By Josh White
Date: Wednesday 24 Jul 2024
LONDON (ShareCast) - (Sharecast News) - Air quality technology designer and manufacturer Volution upgraded its expectations for the financial year about to end on Wednesday, anticipating adjusted earnings per share to be slightly ahead of current market forecasts, driven by strong performance in the UK residential sector.
The FTSE 250 company said for the 12 months ending 31 July, it expected to deliver total revenue growth on a constant currency basis of over 7%, with organic growth slightly over 1%, despite challenging macroeconomic conditions, including subdued new construction activity, high interest rates, and weak consumer confidence.
In the UK, residential revenue had seen significant growth, particularly in the refurbishment and improvement market, which benefited from increased awareness of health risks associated with mould and condensation.
New build systems revenue had been supported by key account wins and regulatory measures promoting low carbon and energy-efficient ventilation solutions.
Conversely, the UK commercial sector experienced a weaker second half, with original equipment manufacturer (OEM) demand remaining weak but stabilising year-on-year.
Continental Europe's growth had been bolstered by the acquisitions of VMI in France and I-Vent in Slovenia, with organic revenue expected to remain flat at constant currency.
The Nordics showed resilience in refurbishment revenue, while new build businesses in Denmark and Finland faced tough conditions.

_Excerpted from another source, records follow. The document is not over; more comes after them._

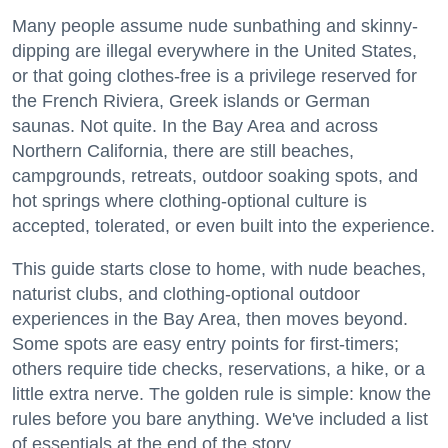
Many people assume nude sunbathing and skinny-
dipping are illegal everywhere in the United States,
or that going clothes-free is a privilege reserved for
the French Riviera, Greek islands or German
saunas. Not quite. In the Bay Area and across
Northern California, there are still beaches,
campgrounds, retreats, outdoor soaking spots, and
hot springs where clothing-optional culture is
accepted, tolerated, or even built into the experience.
This guide starts close to home, with nude beaches,
naturist clubs, and clothing-optional outdoor
experiences in the Bay Area, then moves beyond.
Some spots are easy entry points for first-timers;
others require tide checks, reservations, a hike, or a
little extra nerve. The golden rule is simple: know the
rules before you bare anything. We've included a list
of essentials at the end of the story.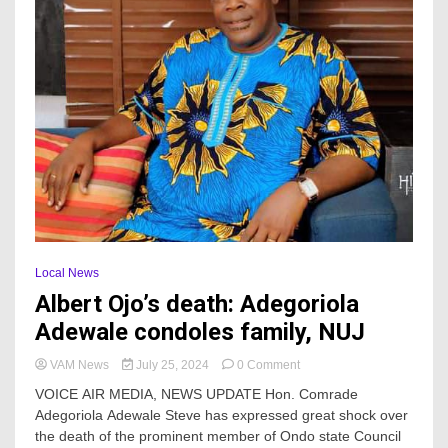
Local News
Albert Ojo’s death: Adegoriola
Adewale condoles family, NUJ
on
VAM News
July 25, 2024
0 Comment
Albert
VOICE AIR MEDIA, NEWS UPDATE Hon. Comrade
Ojo’s
Adegoriola Adewale Steve has expressed great shock over
death:
the death of the prominent member of Ondo state Council
Adegoriola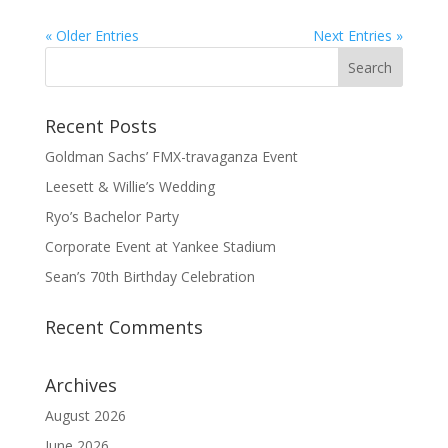
« Older Entries
Next Entries »
Recent Posts
Goldman Sachs’ FMX-travaganza Event
Leesett & Willie’s Wedding
Ryo’s Bachelor Party
Corporate Event at Yankee Stadium
Sean’s 70th Birthday Celebration
Recent Comments
Archives
August 2026
June 2026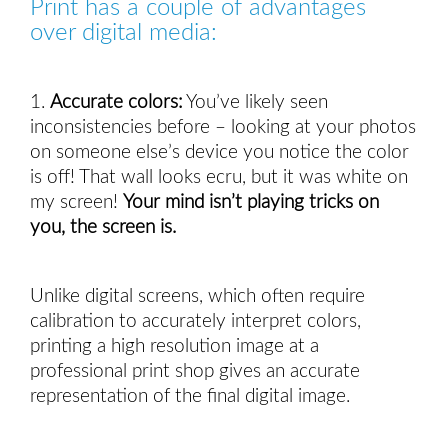
Print has a couple of advantages 
over digital media:
1.
Accurate colors:
You’ve likely seen 
inconsistencies before – looking at your photos 
on someone else’s device you notice the color 
is off! That wall looks ecru, but it was white on 
my screen! 
Your mind isn’t playing tricks on 
you, the screen is.  
Unlike digital screens, which often require
calibration to accurately interpret colors,
printing a high resolution image at a
professional print shop gives an accurate
representation of the final digital image.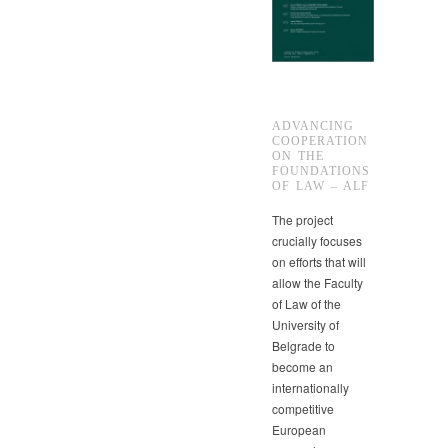
ADVANCING
COOPERATION
ON THE
FOUNDATIONS
OF LAW – ALF
The project
crucially focuses
on efforts that will
allow the Faculty
of Law of the
University of
Belgrade to
become an
internationally
competitive
European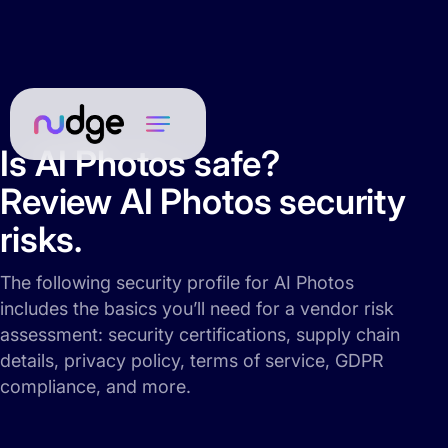
Is AI Photos safe?
Review AI Photos security
risks.
The following security profile for AI Photos
includes the basics you’ll need for a vendor risk
assessment: security certifications, supply chain
details, privacy policy, terms of service, GDPR
compliance, and more.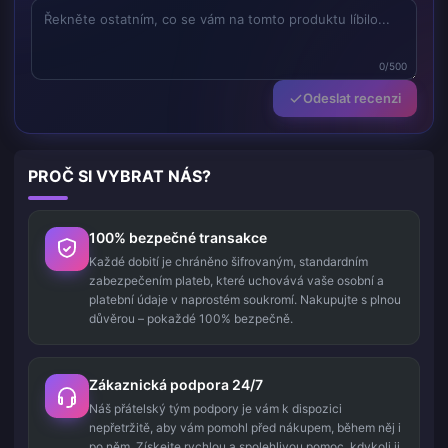
0/500
Odeslat recenzi
PROČ SI VYBRAT NÁS?
100% bezpečné transakce
Každé dobití je chráněno šifrovaným, standardním
zabezpečením plateb, které uchovává vaše osobní a
platební údaje v naprostém soukromí. Nakupujte s plnou
důvěrou – pokaždé 100% bezpečně.
Zákaznická podpora 24/7
Náš přátelský tým podpory je vám k dispozici
nepřetržitě, aby vám pomohl před nákupem, během něj i
po něm. Získejte rychlou a spolehlivou pomoc, kdykoli ji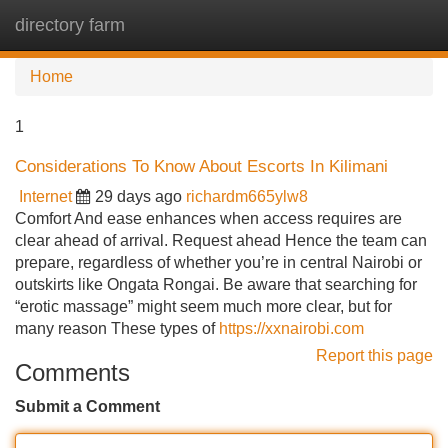
directory farm
Tog
navi
Home
1
Considerations To Know About Escorts In Kilimani
Internet
29 days ago
richardm665ylw8
Comfort And ease enhances when access requires are
clear ahead of arrival. Request ahead Hence the team can
prepare, regardless of whether you’re in central Nairobi or
outskirts like Ongata Rongai. Be aware that searching for
“erotic massage” might seem much more clear, but for
many reason These types of
https://xxnairobi.com
Report this page
Comments
Submit a Comment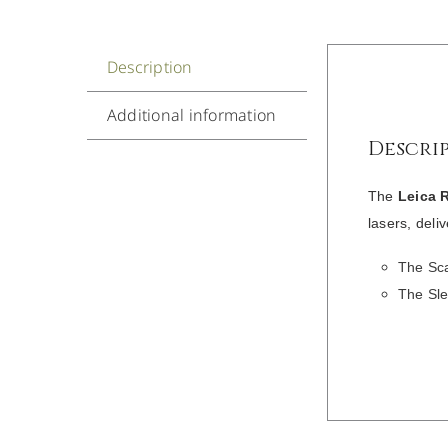
Description
Additional information
Descri
The
Leica 
lasers, deli
The Sca
The Sle
/
DETAILS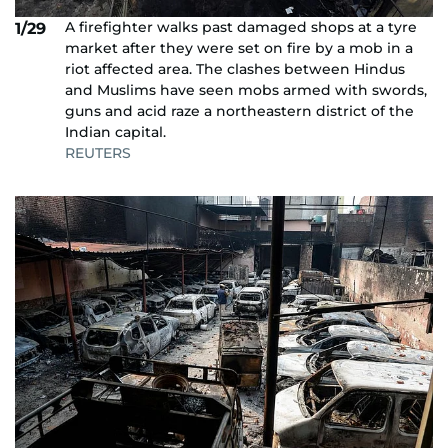
A firefighter walks past damaged shops at a tyre
1/29
market after they were set on fire by a mob in a
riot affected area. The clashes between Hindus
and Muslims have seen mobs armed with swords,
guns and acid raze a northeastern district of the
Indian capital.
REUTERS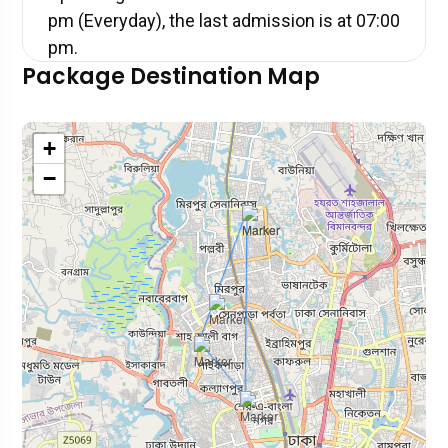
pm (Everyday), the last admission is at 07:00
pm.
Package Destination Map
+
−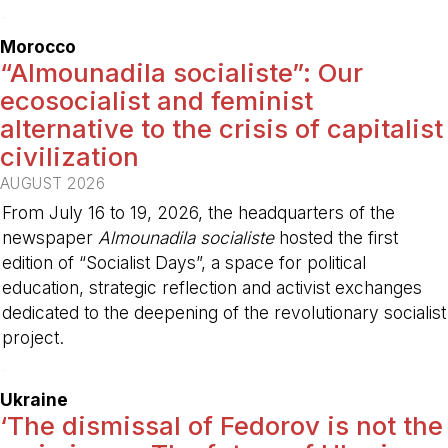
-
Morocco
“Almounadila socialiste”: Our
ecosocialist and feminist
alternative to the crisis of capitalist
civilization
AUGUST 2026
From July 16 to 19, 2026, the headquarters of the
newspaper
Almounadila socialiste
hosted the first
edition of “Socialist Days”, a space for political
education, strategic reflection and activist exchanges
dedicated to the deepening of the revolutionary socialist
project.
-
Ukraine
‘The dismissal of Fedorov is not the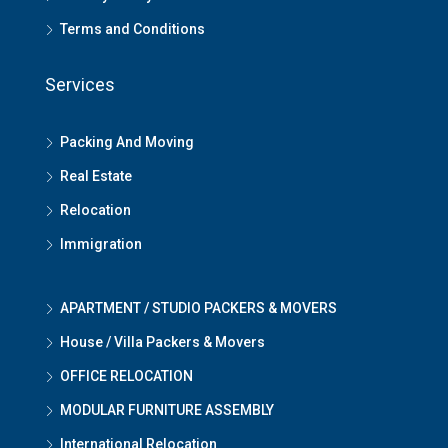
Terms and Conditions
Services
Packing And Moving
Real Estate
Relocation
Immigration
APARTMENT / STUDIO PACKERS & MOVERS
House / Villa Packers & Movers
OFFICE RELOCATION
MODULAR FURNITURE ASSEMBLY
International Relocation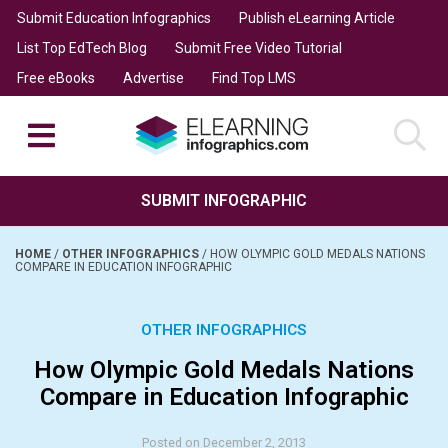
Submit Education Infographics
Publish eLearning Article
List Top EdTech Blog
Submit Free Video Tutorial
Free eBooks
Advertise
Find Top LMS
SUBMIT INFOGRAPHIC
HOME
/
OTHER INFOGRAPHICS
/
HOW OLYMPIC GOLD MEDALS NATIONS
COMPARE IN EDUCATION INFOGRAPHIC
OTHER INFOGRAPHICS
How Olympic Gold Medals Nations
Compare in Education Infographic
Posted on December 2, 2013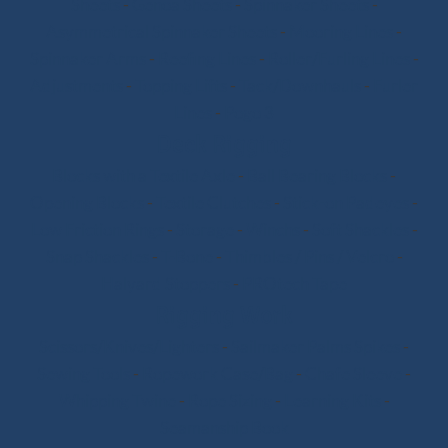
Sheets
-
Genoa Sheets
-
Spinnaker Sheets
-
Asymmetrical Spinnaker Sheets
-
Mooring Lines
-
Spinnaker Arms
-
Reefing Lines
-
Roller/Furling Lines
-
Adjustments
-
Topping Lifts
-
Tack/Downhauls
-
Furler
Lines
-
Pogo 3
Deck Rigging
Blocks with a Textile Axle
-
Ball Bearing Blocks
-
Opening Blocks
-
Textile Clutches
-
Stick-on Padeyes
-
Low Friction Rings
-
Storage
-
Winchs
-
Soft Shackles
-
Snap Shackles
-
T-Bone
-
Thimbles / Pins / Velcro
-
Halyard Stoppers
-
PROtech Tape
Rigging Work
Scissors/Knives/Lighters
-
Sailmaker Palms Spikes
-
Sewing Tools
-
Ropework Case/Bag
-
Chafe Sleeve
-
Whipping Twine
-
Rope Sizing
-
Learning Kits
-
Seamanship Book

ClimaRad performed strongly, and an increased focus on refurbishment in Germany led to an improved performance in the second half.
In Australasia, small organic revenue growth at constant currency was expected, supplemented by the acquisition of DVS in New Zealand.
While New Zealand's market environment had been challenging, Volutions said Australia had a strong year with continued market share gains.
Volution said it had focussed on operational excellence to grow its strong operating margins.
Initiatives such as insourcing, value engineering and factory efficiency had helped to mitigate input cost inflationary pressures, improving the group's adjusted operating margins to around 22% for the year, up from 21.3% in 2023.
Strong cash generation and effective inventory and working capital management had meanwhile resulted in operating cash conversion expected to exceed the targeted level of 90%.
The company said it expected leverage to be about 0.5x by 31 July.
With significant headroom for further earnings-accretive acquisitions, Volution said it entered the 2025 financial year well-positioned for continued strategic growth through merger and acquisition activities.
"In the year we celebrated 10 years as a public company, we were very pleased to extend our value creation track record and make further strategic and financial progress against what are widely recognised as challenging end markets," said chief executive officer Ronnie George.
"Our refurbishment and improvement activities, representing around 70% of the group's activities, have continued to show resilience and our new build activities, despite lower levels of construction activity, have been underpinned by regulatory drivers and the requirement for more sophisticated ventilation solutions in new lower carbon buildings."
George said Volution's "strong focus" on operational excellence had underpinned operating profit margins, adding that its "close focus" on inventory had helped it to deliver strong operating cash flow.
"Our three more recent acquisitions have been successfully integrated and our pipeline of acquisition opportunities remains encouraging."
Volution said it would announce its full-year results for the 12 months ending 31 July on 10 October.
At 0805 BST, shares in Volution Group were up 1.57% at 516p.